Its March 13. At least I hope I’m not a week off. I haven’t looked at a calender in days and gave up adding or subtracting to March 5 since that was my birthday and I actually remember my birthday even if I don’t keep track of how old I’m getting.
Please tell me I’m not the only one that uses their birthday as a mental time anchor.
Just when I thought I might run away as far South as possible, the sun came out and the snow began to melt.
And me, the girl who actually likes snow, knew that this winter really truly has been a hard one.
I’m sitting in my living room with the morning sun streaming across the hardwood floor, listening to Enya and Kyrell’s breathing.
Feeling can be hard for me.
I was that brave mommy that powered through her child’s sickness and kept her chin up and her mind occupied because I had to be brave and strong and as sane as possible for my daughter. I was her voice and her advocate and her home base.
Having Ky had brought back so many emotions that only a baby can bring. Its hard to know exactly how to articulate my thoughts. While Ky is totally his own person and celebrated for who HE IS, he also triggers so many memories.
As most of you know, he was born with a deformed voice box which caused respiratory issues and reflux which has majorly improved with surgery.
He just received a great thumbs up on his progress last week and we are truly grateful.
This week he is sick with RSV. So far we have been able to care for him at home but the fevers, the choking on great gobs of mucus, the coughing so hard that he loses all control of his body, it all reminds me of caring for his sister.
Six years ago, we were in and out of the hospital with her. She never seemed to bounce out of her bout with RSV that spring.
It was well into the summer before she was feeling truly well again. And by then, we had moved across country with her.
She loved resting with her Daddy in the gentle sunlight.
Your body doesn’t forget. Brains are a complex system and triggers can cause amazing feats as well as irrational fear.
I watched Ky breathing the other night, burning with fever and breathing rapid shallow breathes and I suddenly was back in the ER with Kierra and having her decline so rapidly and hearing the Dr say that kids wear out so fast when their respirations are 60 breathes a minute.

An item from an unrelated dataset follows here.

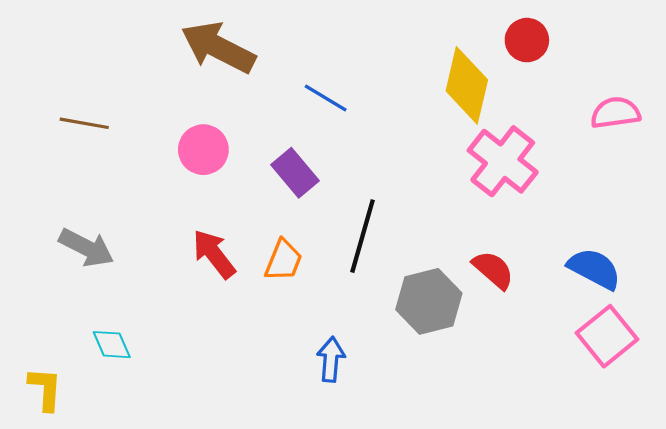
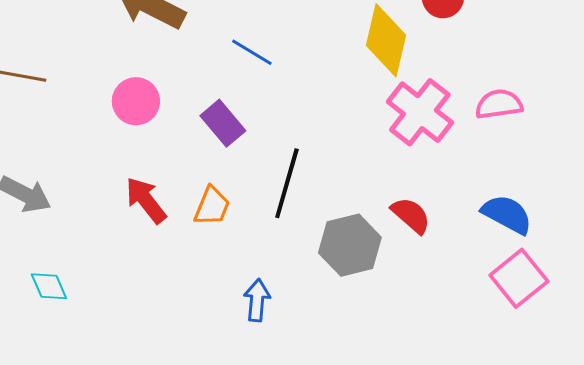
pink semicircle: (615, 113) -> (499, 104), moved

I had to firmly tell myself that Ky is not Kierra. That he is strong. I had to force myself to open a window and allow the night air to wash over his sick body. The fever reduced and his breathing became much better but my heart felt weak and spent.

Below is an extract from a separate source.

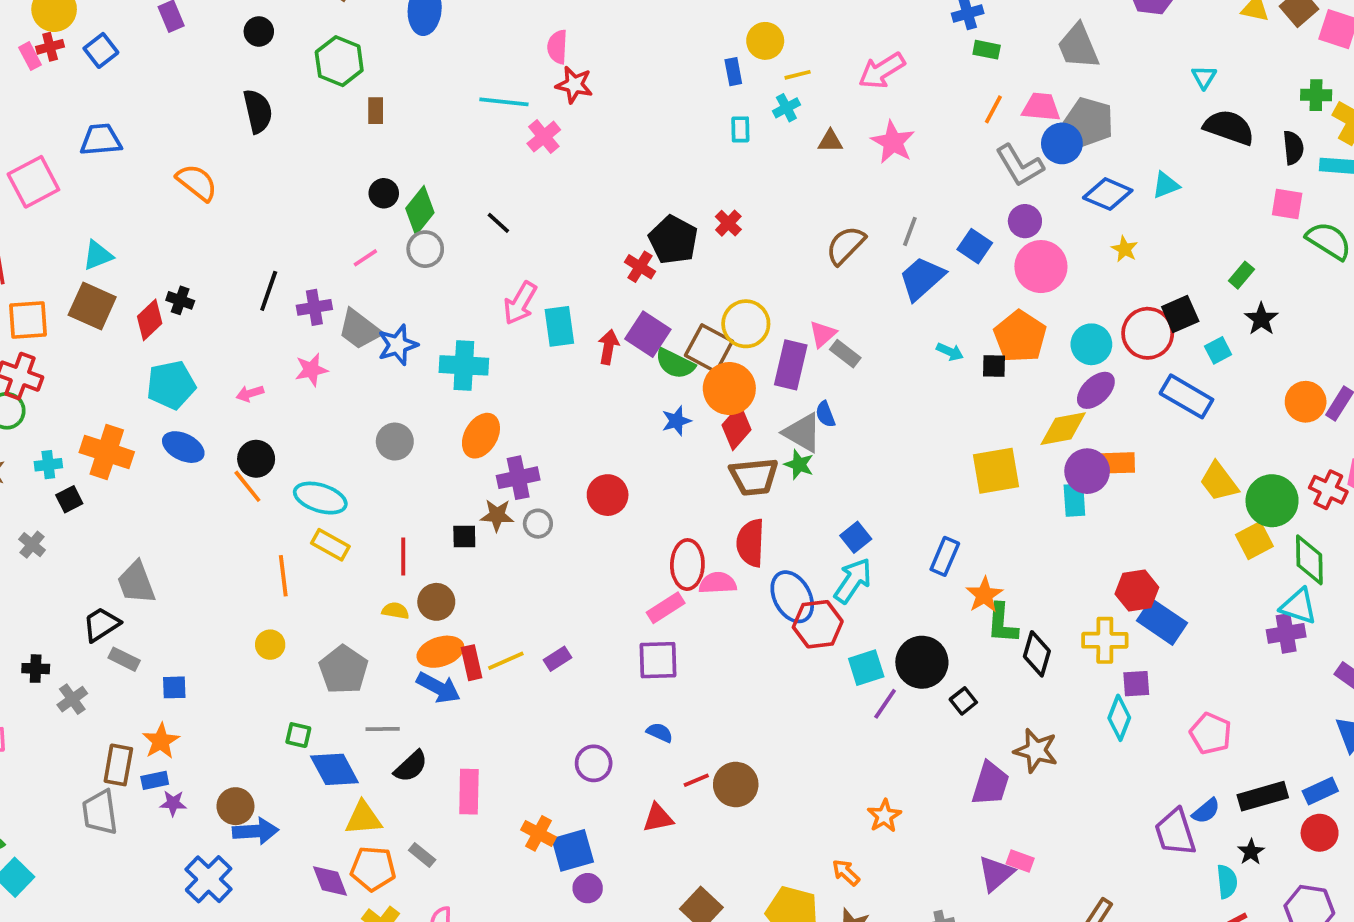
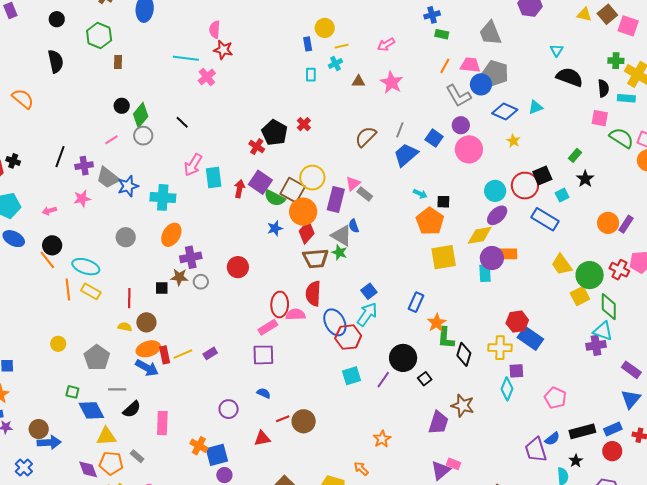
pink arrow: (882, 71) -> (386, 45), size x0.7
orange pentagon: (1020, 337) -> (430, 221), moved
orange line: (283, 576) -> (68, 290), moved
cyan square: (866, 668) -> (351, 376), moved
blue cross: (209, 879) -> (24, 468), size x0.7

I held him all night last night so he could sleep. This morning, my body is still on high alert. I’m actually not tired. Part of it is a pycologial thing and part of it is because I am healthier then ever because I have been making sure my body gets the nutrition it needs to function properly.
Now before you think I’m amazing, let me tell you a little secret.
I’ve got this big fear.
I saved Kierra’s suction machine because it is so priceless when you have a child with respiratory issues. I was so grateful for it with Kierra and it went with us all over the place. It was the norm and I was fine with it.

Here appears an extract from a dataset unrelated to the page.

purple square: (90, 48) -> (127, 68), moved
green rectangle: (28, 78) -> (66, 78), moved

Its been sitting on the shelf for 4 years.
I know in my heart that I should most likely use it to do some deep suctioning on Ky. But there’s a part of me that shuts down at the thought. My heart starts racing and my legs turn to jelly.
I’m not sure what to do with all the emotion I feel about it. I do know that unless Ky really truly needs it, I’m going to allow myself to feel that apprehension. I’m going to allow that machine to just stay tucked away.
I’m not going to shake myself into some straight jacket and force my mind to turn off and go get that black case down unless it is really necessary.
There are times when you need to shove fear aside and ‘just did it’ because there ARE no other options.
Thats ok! That’s bravery.
But today, I’m going to be a different kind of brave. I am going to give myself space and time to acknowledge that RSV is rotten . That crackly breathing puts me into over drive. That sittting here trying to decide if I’m overly paranoid for calling the Dr again doesn’t make me a helicopter mom.
That someday I may be brave enough to pull out the suction. Until then, its not going anywhere.
That forcing myself to heal and comply is wildly unhealthy and will produce no lasting results.
So I’ll sit here and hold Ky. I’ll drink my hot coffee (its actually cold by now) and listen to Enya and allow the sun to do it’s magic in my house. And I won’t rush the process.
Because rushing spring can freeze the buds and wilt the blossoms. Beauty is a process in nature. And in our hearts.